Nevers et les villes du département ont été choisies pour accueillir les blessés évacués des combats qui se sont produits sur la La Loire ou en Bourgogne. À l'hospice de Decize sont morts Léger Blondet, garde-mobile du deuxième bataillon de la Nièvre (né à Neuvy sur Loire) ; Victor-Auguste Richomme, garde mobile de la Sarthe ; François Barré, garde mobile des Deux-Sèvres, Joseph Alquier, soldat au 17e Régiment de Ligne (venu de Capdenac, dans le Lot) et Jean Lasbouygues, garde mobile du Tarn-et-Garonne. À la fin de cette année terrible Claude Simon, natif de Decize, garde mobile de la Nièvre, est mort à l'hospice de Nevers.

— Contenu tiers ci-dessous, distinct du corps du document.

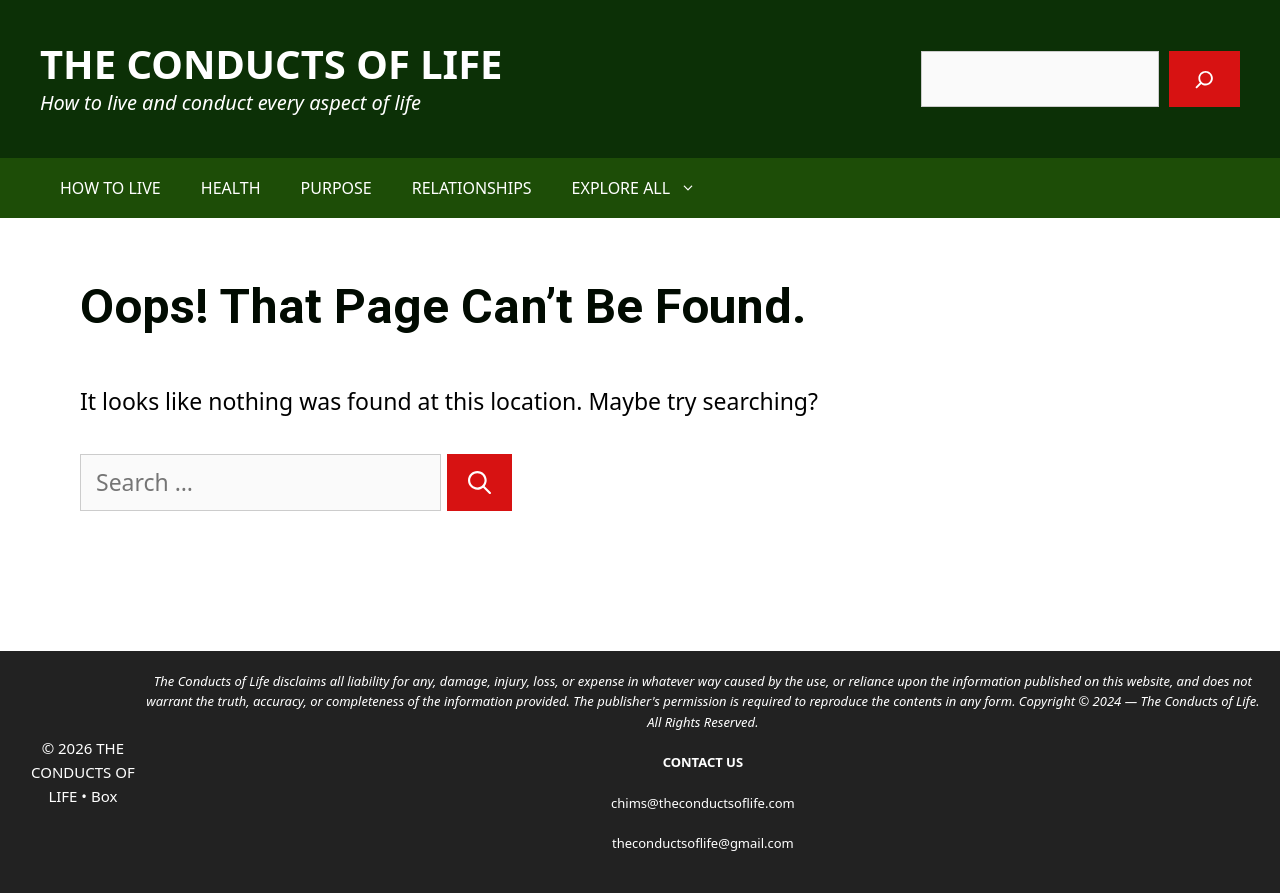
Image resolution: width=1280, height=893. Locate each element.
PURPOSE (336, 188)
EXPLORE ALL (644, 188)
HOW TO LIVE (110, 188)
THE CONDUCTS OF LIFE (271, 63)
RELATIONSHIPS (472, 188)
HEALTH (231, 188)
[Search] (1204, 79)
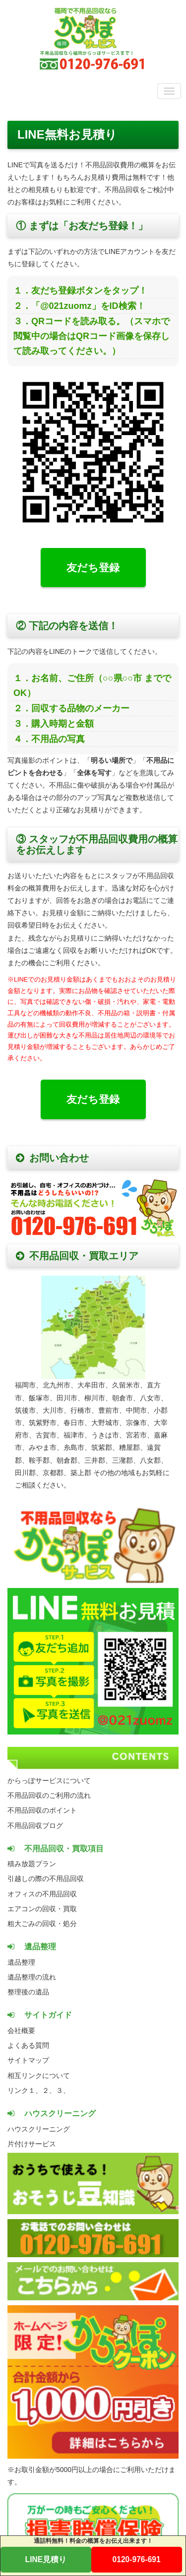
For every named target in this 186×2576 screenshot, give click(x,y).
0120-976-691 (137, 2559)
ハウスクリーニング (38, 2129)
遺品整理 (21, 1962)
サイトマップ (28, 2060)
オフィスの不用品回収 (42, 1894)
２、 (49, 2090)
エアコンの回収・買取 (42, 1909)
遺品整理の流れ (31, 1977)
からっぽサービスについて (49, 1780)
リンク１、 (24, 2090)
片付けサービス (31, 2144)
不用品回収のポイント (42, 1810)
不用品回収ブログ (35, 1826)
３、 (63, 2090)
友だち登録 (93, 567)
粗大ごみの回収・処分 (42, 1924)
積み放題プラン (31, 1864)
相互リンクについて (38, 2076)
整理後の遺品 (28, 1992)
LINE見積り (46, 2559)
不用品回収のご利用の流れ (49, 1795)
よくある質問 (28, 2045)
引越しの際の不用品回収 (45, 1878)
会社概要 (21, 2030)
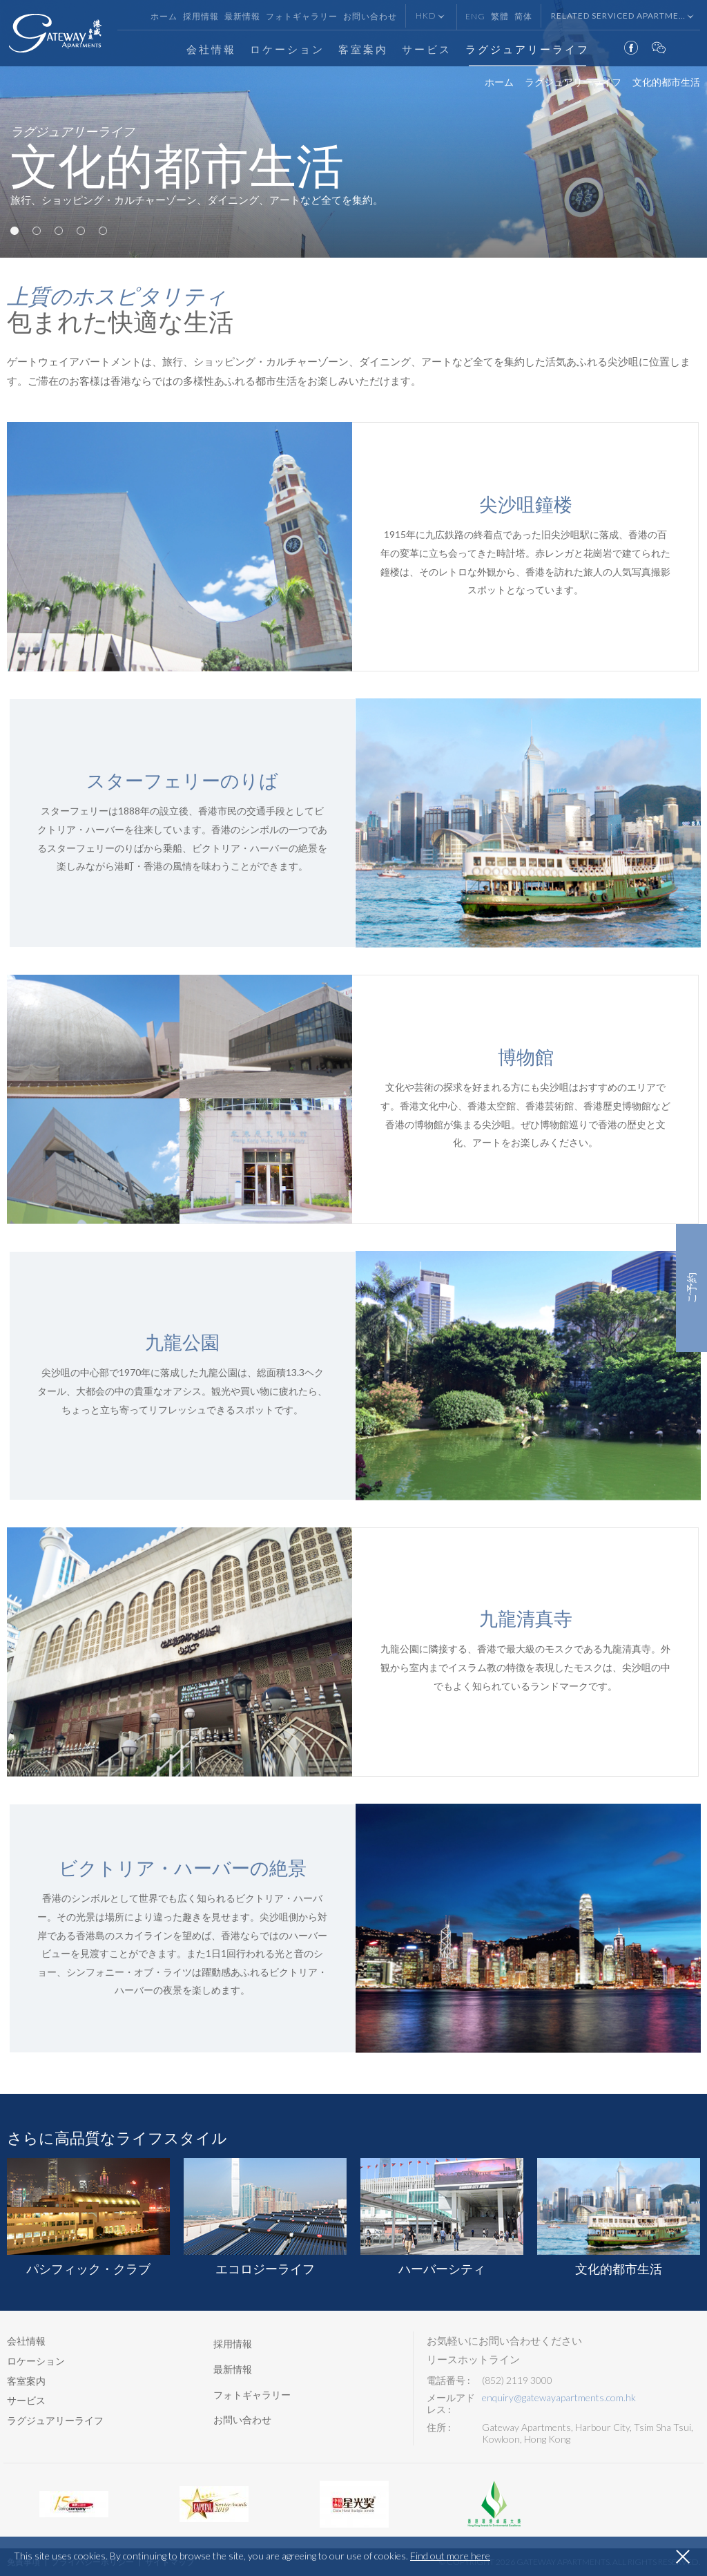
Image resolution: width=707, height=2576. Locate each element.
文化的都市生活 (618, 2217)
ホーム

Les victimes de 1870-1871 n'ont pas eu de monuments aux morts. Il faudra attendre les premières années du XXe siècle pour que les vétérans s'organisent en associations, d'abord à Nevers, puis à La Machine et à Decize, avec une seule idée : la Revanche.

Sources

  • Colonel Philippe de Bourgoing, Campagnes de 1870-1871, B.M.N., manuscrit, cote 3 N 4455 ;- Henri Flamen d’Assigny, Le 12e Mobile aux armées de la Loire et de l’Est, Journal d’un officier du 3e Bataillon, B.M.N., cote 2 N 177 ;- Dr F. Subert, Sur un journal de marche d’un bataillon de la garde nationale mobilisée en 1870, Bulletin de la Société Scientifique de Clamecy, B.M.N., cote 3 N 4469 ;- Paul Millot, Les Nivernais dans la guerre de 1870-1871, Journal du Centre, B.M.N., cote 3 N 4343 ;- A.D.N., cotes R 3096 Prisonniers de guerre français ; R 3015 Dommages de guerre ; R 32 et 33 Recrutement de la garde nationale mobile en 1870 ; R 36 Registre matricule du contingent.
  • Texte de Pierre VOLUT http://histoiresdedecize.pagesperso-orange.fr/index.htm
    mis en page par --Mnoel 13 septembre 2014 à 09:31 (CEST)

Notes et références

Notes

  1. 16 août 1870 : l'armée de Bazaine est mise en échec à Gravelotte, près de Metz. L'expression il pleut comme à Gravelotte est devenue proverbiale.
  2. Premiers combats de la guerre à Wissembourg, au Nord de l’Alsace. L’armée de Mac-Mahon doit se replier sur Châlons le 16 août après les défaites de Wissembourg, Reichshoffen et Froeschwiller.